El árbol de peras silvestre

Crítica de Victoria Leven - CineramaPlus+

Después de extasiarnos con la paradoja narrativa presentada en Sueños de invierno por el filosófico cineasta Nuri Bilge Ceylan, ahora se abre un nuevo terreno de reflexión moral dentro de su filme El árbol de las peras salvajes. Si la palabra dicha es el territorio que Ceylan explora con meticulosidad, sin descartar su intensa mirada fotográfica paisajista, esta película parece querer proponernos un juego de búsqueda de certezas, un camino que se abre en las manos de su protagonista como una pregunta (o varias a la vez) y estos interrogantes de maneras diferentes y en relación a distintos personajes y en distintos tiempos, reiteran, mutan y complejizan su carácter de pregunta hasta la secuencia final.

Sinan es un joven aspirante a escritor o escritor novel – podríamos decir- que regresa a su pueblo con su “hijo” bajo el brazo: “El árbol de las peras silvestres” su primera obra que busca llegar a la luz. De retorno en su hogar se encuentra con las desavenencias de su familia, los problemas económicos de su padre, un jugador compulsivo lleno de deudas que a la vez es un respetado docente de la escuela local, esas contradicciones que Ceylan disfruta proponer, y una dinámica familiar que ve con rechazo. Cargando ese malestar y la aparente no identificación que siente con su padre se obsesiona con encontrar un editor para su libro recién parido, y ese derrotero, es la excusa para que Sinan dispare sus preguntas a todos, tanto aquellas sobre la escritura como proceso de solución existencial y sus implicaduras morales, como las que buscan definir el amor, la identidad y la pertenencia.

Detrás de sus distribas y sus dudas palpita la problemática ideología del filósofo rumano Emil Cioran, y hasta un libro de este autor aparece como un detalle en una escena además de dar cuenta de él en la enunciación de los diálogos y ante todo en su presencia subtextual. Ese pesimismo incluso a veces irritante de Sinan soslaya el alma de Cioran y su mirada anti dogmática de cuestionamiento permanente, cínica y controversial. Pero Sinan no es Cioran, en su oposicionismo constante y su no empatía con el mundo puede generar muchas veces un rechazo y un fastidio que lleva al agobio. Lo que subyace en su proceso de interrogaciones y opuestos es la búsqueda de una gran certeza, una única y definitoria, que opaca otros procedimientos del pensamiento ya vistos en Sueños de invierno. Toda esta marea de indagaciones críticas detrás de una certeza celestial nos recuerdan que “la única certeza que tenemos es la muerte” y esa idea flota en el filme hasta por lugares impensados.

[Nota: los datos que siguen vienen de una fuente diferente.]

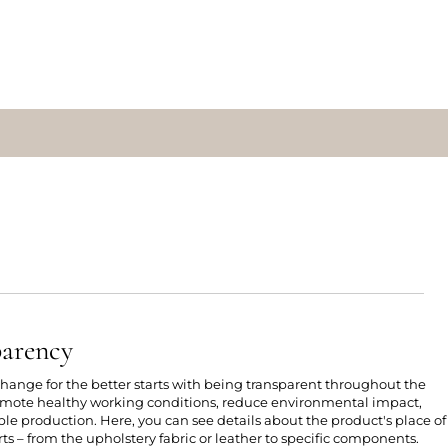
parency
 change for the better starts with being transparent throughout the
romote healthy working conditions, reduce environmental impact,
e production. Here, you can see details about the product's place of
ts – from the upholstery fabric or leather to specific components.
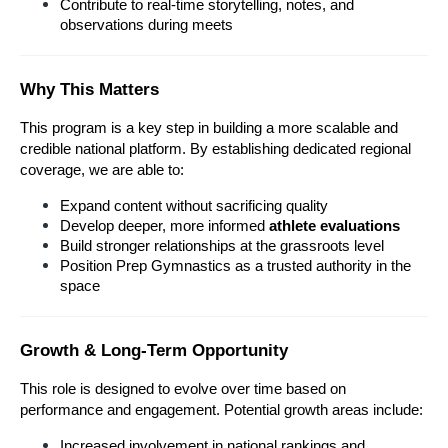
Contribute to real-time storytelling, notes, and 
observations during meets
Why This Matters
This program is a key step in building a more scalable and 
credible national platform. By establishing dedicated regional 
coverage, we are able to:
Expand content without sacrificing quality
Develop deeper, more informed 
athlete evaluations
Build stronger relationships at the grassroots level
Position Prep Gymnastics as a trusted authority in the 
space
Growth & Long-Term Opportunity
This role is designed to evolve over time based on 
performance and engagement. Potential growth areas include:
Increased involvement in national rankings and 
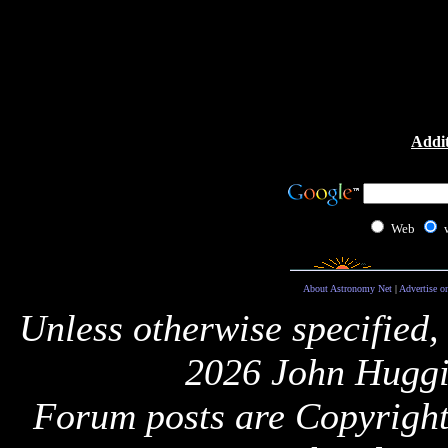
Addit
Web
About Astronomy Net
|
Advertise o
Unless otherwise specified,
2026 John Huggi
Forum posts are Copyright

Si en Sueños de invierno el lazo vincular central estaba en gran parte dado entre la figura del varón y la mujer (como hermanos o pareja), en este filme la atadura vincular está dada entre padre e hijo. Nótese la escena final entre ambos, pasado el tiempo, en el que se parecen más de lo que ellos sospechan, en especial en contra de todos los imaginarios deseos de Sinan. Y en esa escena de belleza singular reside la respuesta que el joven estaba buscando, está allí, en el fondo del pozo. Cuando su padre le recuerda que “El árbol de las peras silvestres” es como ellos dos: inadaptados, salvajes y solitarios todos los opuestos se diluyen y la figura simbólica del peral define ese vínculo. Pero la respuesta no es esa, está aún un paso más allá…

El relato en su estructura avanza como si fuera una narración episódica poniendo en escena cada fragmento del viaje que Sinan crea para encontrar a su editor. El encuentro con el amor es el primero, que contiene una escena con tintes poéticos en su construcción visual y temporal muy sensoriales, generando esa idea de un tiempo extendido y detenido que solo nos entregan las emociones más íntimas. A ello le sigue un escritor famoso, un director de escuela, un empresario de la construcción, sus ex amigos de la infancia y en especial su complejo cuadro familiar que forman parte de las viñetas de este paisaje cinematográfico.